Learning is the most political action you can imagine if you are told to know and understand the reality around us. In fact, for boys and girls to discover, it's up to us adults to make that world known earlier. And deciding which part of the world we're going to show is an absolutely political choice, of course. As in most areas of life, there are no neutral positions in education either.
Paulo Freire said that the real literacy of children is to learn to make a proper reading and interpretation of their reality. And he wrote the well-known book of pedagogy of the Oppressed, because he knew that the victims of oppression are the ones we most need to know and transform our reality, because we play liberation.
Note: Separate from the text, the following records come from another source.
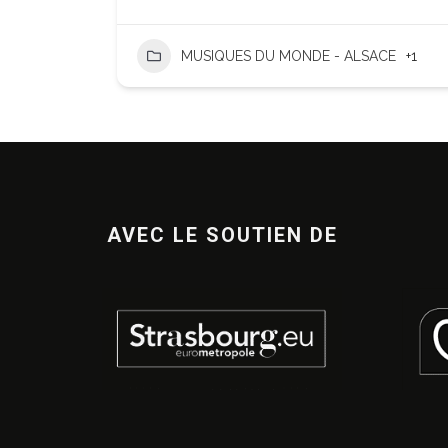
MUSIQUES DU MONDE - ALSACE
+1
AVEC LE SOUTIEN DE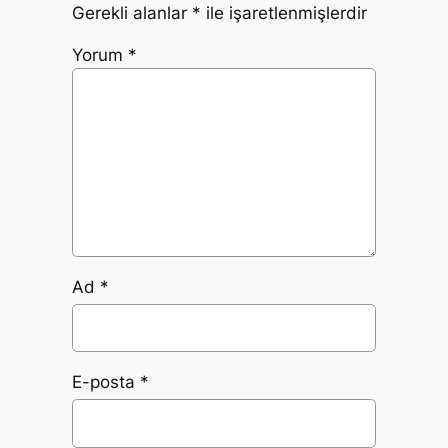
Gerekli alanlar
*
ile işaretlenmişlerdir
Yorum
*
Ad
*
E-posta
*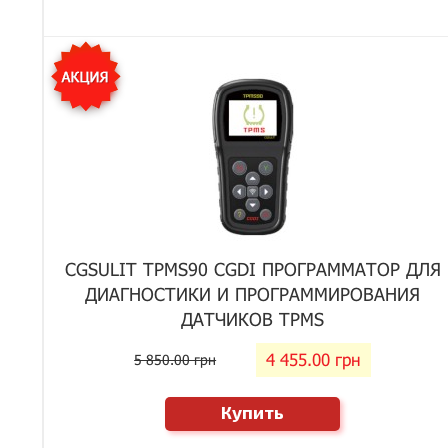
CGSULIT TPMS90 CGDI ПРОГРАММАТОР ДЛЯ
ДИАГНОСТИКИ И ПРОГРАММИРОВАНИЯ
ДАТЧИКОВ TPMS
4 455.00 грн
5 850.00 грн
Купить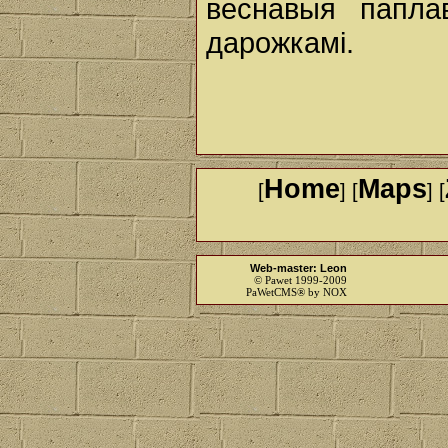
веснавыя паплав
дарожкамі.
Home
Maps
[
] [
] [
Web-master: Leon
© Pawet 1999-2009
PaWetCMS® by NOX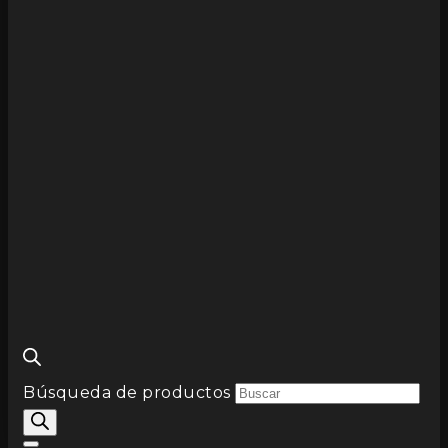
Búsqueda de productos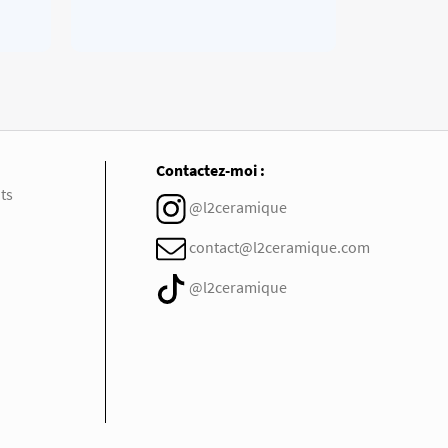
Contactez-moi :
ts
@l2ceramique
contact@l2ceramique.com
@l2ceramique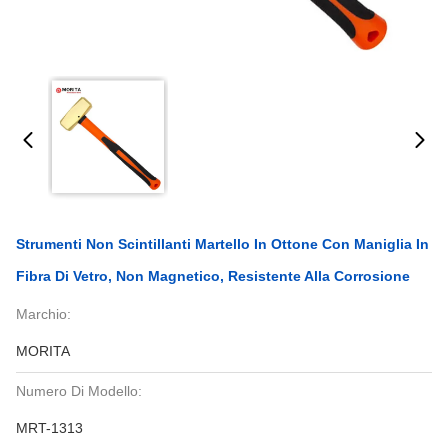
Strumenti Non Scintillanti Martello In Ottone Con Maniglia In
Fibra Di Vetro, Non Magnetico, Resistente Alla Corrosione
Marchio:
MORITA
Numero Di Modello:
MRT-1313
Neutral education is not possible. Nowhere, never and for no one. But in situations of oppression it is especially dangerous not to know that this is so and to think that we can have an equidistant attitude, since when fundamental rights are violated the implication of our attitude as an educator is very great. This is the case of the Basque teachers, because our people are domesticated, and because having the fundamental rights of self-determination violated, the oppression we suffer is structural.
Basque children and young people live in an occupational reality, such as the Sahrawis or the Palestinians. To designate and denounce this oppression, or to camouflage and naturalize, is a decision that each professor should make, but both are political options, that no one conceals under the supposed neutrality.
It seems that we have believed that freedom is in the hands of the individual or that we live in democracy, because suddenly domination has become invisible. Now, the word imperialism is already used in our classrooms to refer to realities far from us; the occupation is interpreted as a coexistence between different and we are sold as a value of cultural diversity the colonization always monochromatic.
Let him know that Basque education cannot ignore the political problem of his people. In the conviction that it is appropriate to express that its defining elements are nothing more than the Basque Country and the Basque culture, it is not a wise decision to remove the problem of the oppression of classrooms. It is a mistake, because linguistic normalisation needs that oppression that is intended to be concealed. Naïve because not explaining the political origin of the hegemony that the Spaniards and the French have here is to naturalize our harsh reality.
Above all, however, it is unfair: by defending the guilt and responsibility of the oppressors, because the student designates the only ones responsible for the choice they should make in favor of the Basque country. We will then be surprised to learn that the language habits and national accession of the youngest are not as we had planned. What has failed?
I'm talking about Interview. With water and sand
Authors: Telmo Irureta and Mireia Gabilondo.
The actors: Telmo Irureta and Dorleta Urretabizkaia.
Directed by: Assisted by Mireia Gabilondo.
The company is: The temptation.
When: April 2nd.
In which: At the Victoria Eugenia... [+]
Euskal Herriko Laborantza Ganberak hogei urte bete ditu. 2005ean sorturik, bataila anitzetatik pasa da Ainiza-Monjoloseko erakundea. Epaiketak, sustengu kanpainak edota Lurramaren sortzea, gorabehera ainitz izan ditu hogei urtez.